The City Council recently voted 5-7 to not approve the bill, with GES representative Councilwoman Candi CdeBaca voting in favor of it.
“Development near railways is a key component of Denver’s growth strategy – which directly connects to our region’s investment in light and commuter rail service,” Aldrete wrote in a recent letter to the City Council. “Denver has 35 light and commuter rail stations, adjacent to freight railways, all of which have a different character and expected density.”
Aldrete also mentioned the Blueprint Denver strategy, adopted in 2019, and the city’s strategy to increase private investment and new development around rail stations.
“To be clear, overall health and safety are critical to all that we do, and we share these comments and questions with the goal of finding meaningful solutions to the challenges and opportunities facing our city as we continue to grow,” Aldrete wrote.
In a recent City Council committee meeting, Ortega revived a proposal from 2021 that would deny permit applications for development within 100 feet of a freight railway unless the application contained certain attestments, including an evacuation plan and mitigation measures.

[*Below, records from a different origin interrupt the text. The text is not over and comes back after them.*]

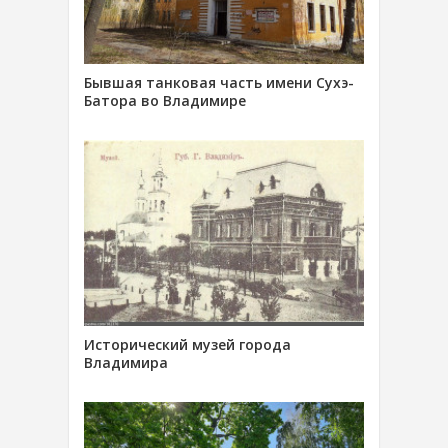
Бывшая танковая часть имени Сухэ-
Батора во Владимире
Исторический музей города
Владимира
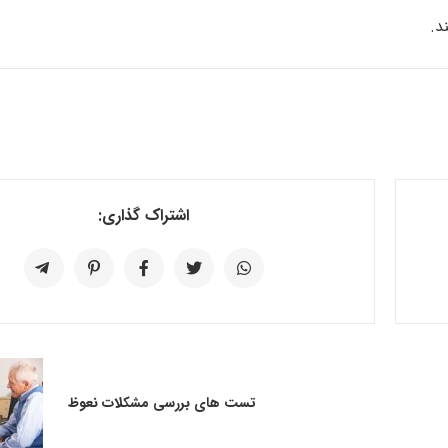
د.
اشتراک گذاری:
تست های بررسی مشکلات نعوظ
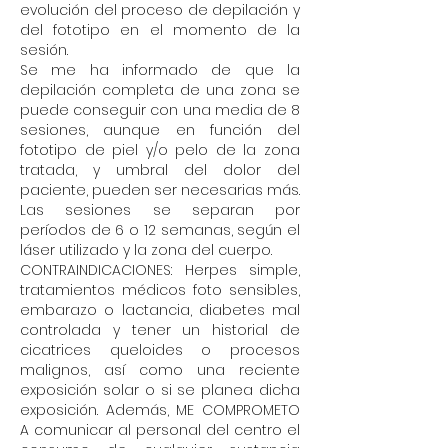
evolución del proceso de depilación y
del fototipo en el momento de la
sesión.
Se me ha informado de que la
depilación completa de una zona se
puede conseguir con una media de 8
sesiones, aunque en función del
fototipo de piel y/o pelo de la zona
tratada, y umbral del dolor del
paciente, pueden ser necesarias más.
Las sesiones se separan por
períodos de 6 o 12 semanas, según el
láser utilizado y la zona del cuerpo.
CONTRAINDICACIONES: Herpes simple,
tratamientos médicos foto sensibles,
embarazo o lactancia, diabetes mal
controlada y tener un historial de
cicatrices queloides o procesos
malignos, así como una reciente
exposición solar o si se planea dicha
exposición. Además, ME COMPROMETO
A comunicar al personal del centro el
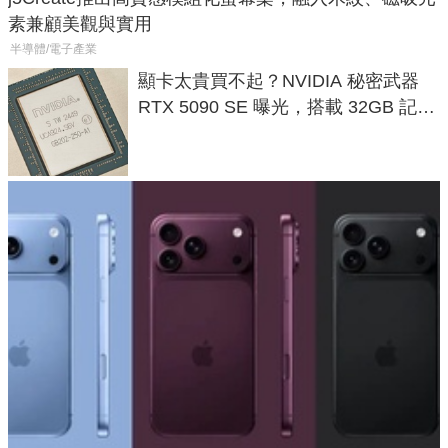
素兼顧美觀與實用
半導體/電子產業
顯卡太貴買不起？NVIDIA 秘密武器
RTX 5090 SE 曝光，搭載 32GB 記憶
體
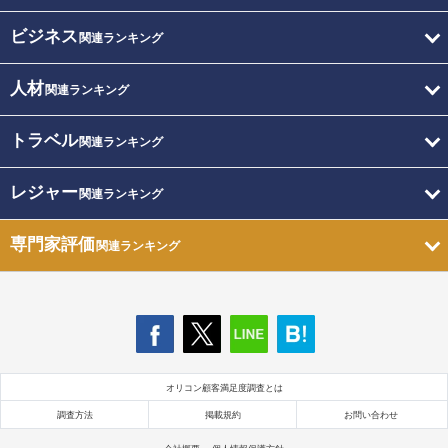
ビジネス
関連ランキング
人材
関連ランキング
トラベル
関連ランキング
レジャー
関連ランキング
専門家評価
関連ランキング
オリコン顧客満足度調査とは
調査方法
掲載規約
お問い合わせ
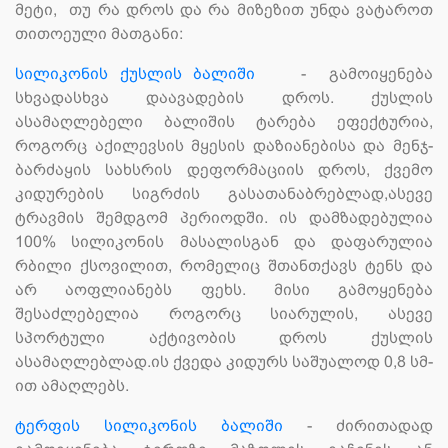
მეტი, თუ რა დროს და რა მიზეზით უნდა ვატაროთ
თითოეული მათგანი:
სილიკონის ქუსლის ბალიში
- გამოიყენება
სხვადასხვა დაავადების დროს. ქუსლის
ასამაღლებელი ბალიშის ტარება ეფექტურია,
როგორც აქილევსის მყესის დაზიანებისა და მენჯ-
ბარძაყის სახსრის დეფორმაციის დროს, ქვემო
კიდურების სიგრძის გასათანაბრებლად,ასევე
ტრავმის შემდგომ პერიოდში. ის დამზადებულია
100% სილიკონის მასალისგან და დაფარულია
რბილი ქსოვილით, რომელიც შთანთქავს ტენს და
არ აოფლიანებს ფეხს. მისი გამოყენება
შესაძლებელია როგორც სიარულის, ასევე
სპორტული აქტივობის დროს ქუსლის
ასამაღლებლად.ის ქვედა კიდურს საშუალოდ 0,8 სმ-
ით ამაღლებს.
ტერფის სილიკონის ბალიში
- ძირითადად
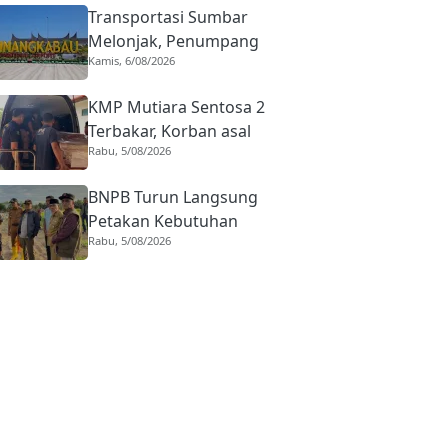
Transportasi Sumbar
Melonjak, Penumpang
Kamis, 6/08/2026
Pesawat Domestik dari
BIM Naik Hampir 33
KMP Mutiara Sentosa 2
Persen
Terbakar, Korban asal
Rabu, 5/08/2026
Sumbar Rino Eka Putra
Dipulangkan ke Agam
BNPB Turun Langsung
Petakan Kebutuhan
Rabu, 5/08/2026
Penanganan Pasca Banjir
Padang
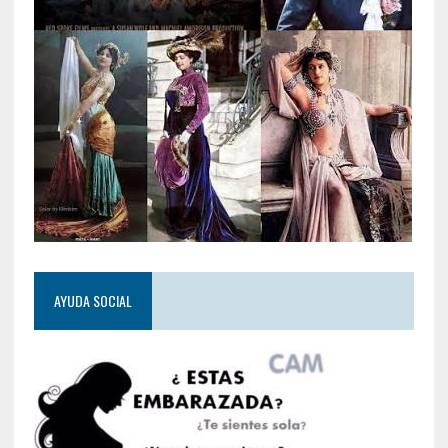
AYUDA SOCIAL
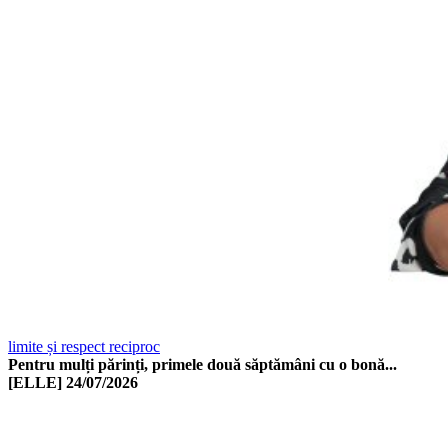
limite și respect reciproc
Pentru mulți părinți, primele două săptămâni cu o bonă...
[ELLE]
24/07/2026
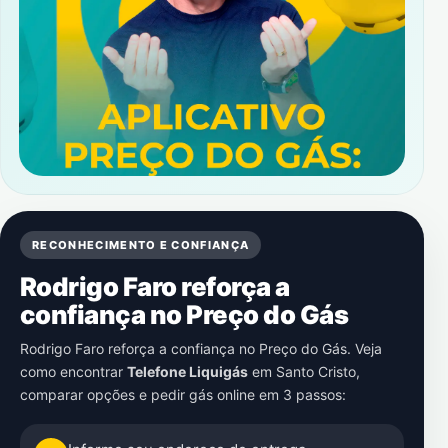
RECONHECIMENTO E CONFIANÇA
Rodrigo Faro reforça a
confiança no Preço do Gás
Rodrigo Faro reforça a confiança no Preço do Gás. Veja
como encontrar
Telefone Liquigás
em
Santo Cristo
,
comparar opções e pedir gás online em 3 passos:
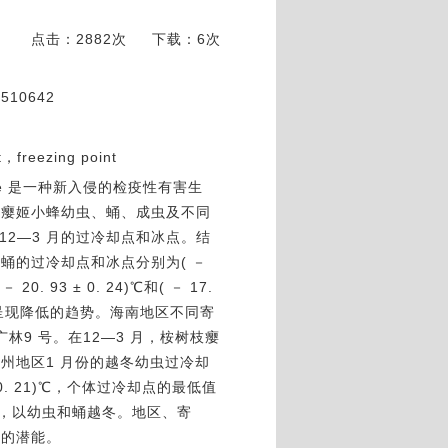
点击：2882次
下载：6次
0642
，freezing point
Salle 是一种新入侵的检疫性有害生
枝瘿姬小蜂幼虫、蛹、成虫及不同
12—3 月的过冷却点和冰点。结
蛹的过冷却点和冰点分别为( －
20. 93 ± 0. 24)℃和( － 17.
点都呈现降低的趋势。海南地区不同寄
林9 号。在12—3 月，桉树枝瘿
州地区1 月份的越冬幼虫过冷却
 ± 0. 21)℃，个体过冷却点的最低值
强，以幼虫和蛹越冬。地区、寄
散的潜能。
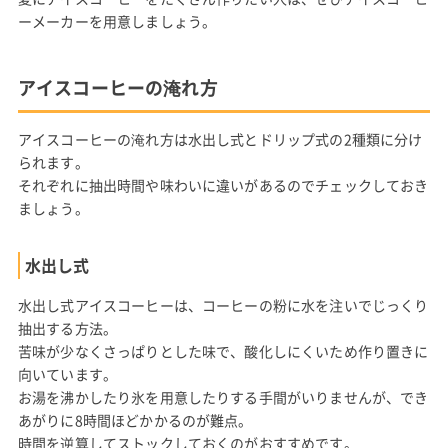
ーメーカーを用意しましょう。
アイスコーヒーの淹れ方
アイスコーヒーの淹れ方は水出し式とドリップ式の2種類に分け
られます。
それぞれに抽出時間や味わいに違いがあるのでチェックしておき
ましょう。
水出し式
水出し式アイスコーヒーは、コーヒーの粉に水を注いでじっくり
抽出する方法。
苦味が少なくさっぱりとした味で、酸化しにくいため作り置きに
向いています。
お湯を沸かしたり氷を用意したりする手間がいりませんが、でき
あがりに8時間ほどかかるのが難点。
時間を逆算してストックしておくのがおすすめです。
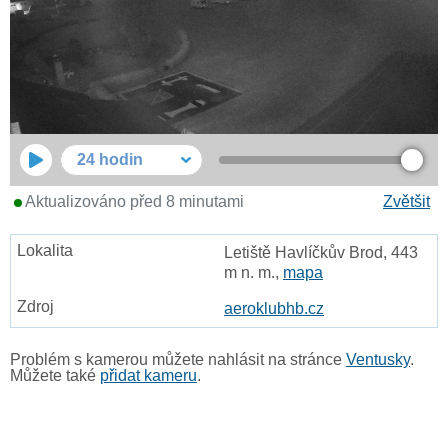
24 hodin
Aktualizováno před 8 minutami
Zvětšit
Letiště Havlíčkův Brod, 443
m n. m.,
mapa
aeroklubhb.cz
Problém s kamerou můžete nahlásit na stránce
Ventusky
.
Můžete také
přidat kameru
.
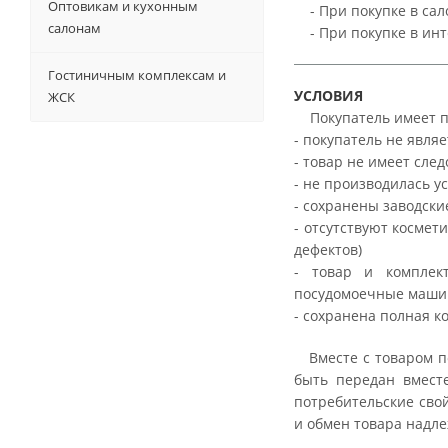
Оптовикам и кухонным
- При покупке в сало
салонам
- При покупке в инт
Гостиничным комплексам и
УСЛОВИЯ
ЖСК
Покупатель имеет пр
- покупатель не явл
- товар не имеет сле
- не производилась у
- сохранены заводски
- отсутствуют косме
дефектов)
- товар и комплек
посудомоечные машин
- сохранена полная к
Вместе с товаром по
быть передан вместе
потребительские свой
и обмен товара надле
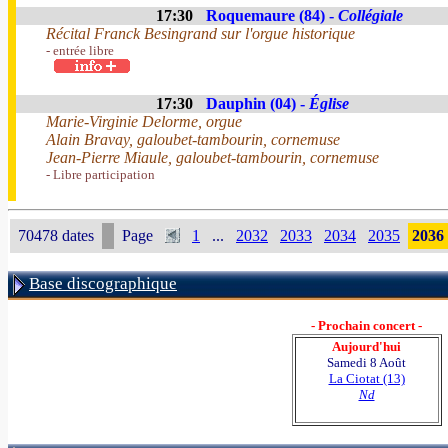
17:30
Roquemaure (84) -
Collégiale
Récital Franck Besingrand sur l'orgue historique
- entrée libre
17:30
Dauphin (04) -
Église
Marie-Virginie Delorme, orgue
Alain Bravay, galoubet-tambourin, cornemuse
Jean-Pierre Miaule, galoubet-tambourin, cornemuse
- Libre participation
70478 dates
Page
1
...
2032
2033
2034
2035
2036
Base discographique
- Prochain concert -
Aujourd'hui
Samedi 8 Août
La Ciotat (13)
Nd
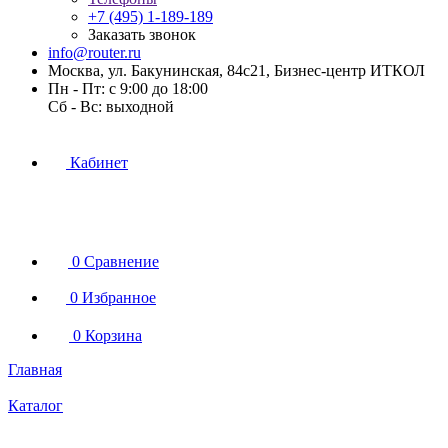
+7 (495) 1-189-189
Заказать звонок
info@router.ru
Москва, ул. Бакунинская, 84с21, Бизнес-центр ИТКОЛ
Пн - Пт: с 9:00 до 18:00
Cб - Вс: выходной
Кабинет
0
Сравнение
0
Избранное
0
Корзина
Главная
Каталог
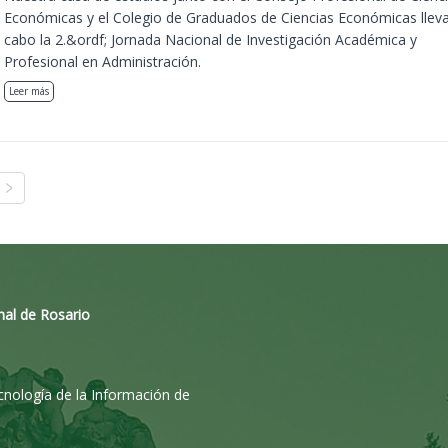
Económicas y el Colegio de Graduados de Ciencias Económicas llev
cabo la 2.&ordf; Jornada Nacional de Investigación Académica y
Profesional en Administración.
Leer más
nal de Rosario
ecnología de la Información de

“We were trying to find a happy medium to figure out how … we continue to allow development to happen while at the same time making sure that the buildings are going to be safe for people to live and work,” Ortega said before the vote to kill the bill took place. “I just want to say that as we have seen more and more derailments happening on our rail corridors, this would not be accepted in the airline industry. We … across this country should be screaming and asking for our congressional delegation to support that federal legislation.”
Ortega said she hosted several meetings with community members, the National Transportation Safety Board and other factions to put together the information for the ordinance. Four “public assembly locations” are within 100 feet of railroads, 10 are within 1,000 feet, and 58 are within a half-mile. Some of them include Empower Field at Mile High, Coors Field, Ball Arena and Elitch Gardens.
Additionally, Ortega provided data from the Denver Office of Emergency Management that stated between 2011 and 2015, the number of railroad shipments carrying hazardous materials tripled one year and quadrupled another.
The committee postponed the proposal to deny permits near railroads with conditions to a later date that has not yet been scheduled. Councilwoman Kendra Black said she has concerns that there aren’t mass evacuation plans in place in the event of a disastrous rail event, but she mentioned that derailments usually happen at grade crossings.
“What is proposed in the bill doesn’t actually solve the problem that has been identified, and that’s what concerns me,” Black said, adding that the studies accompanying the bill did not adequately address the main issues.
Ortega will leave office due to term limits after July 17.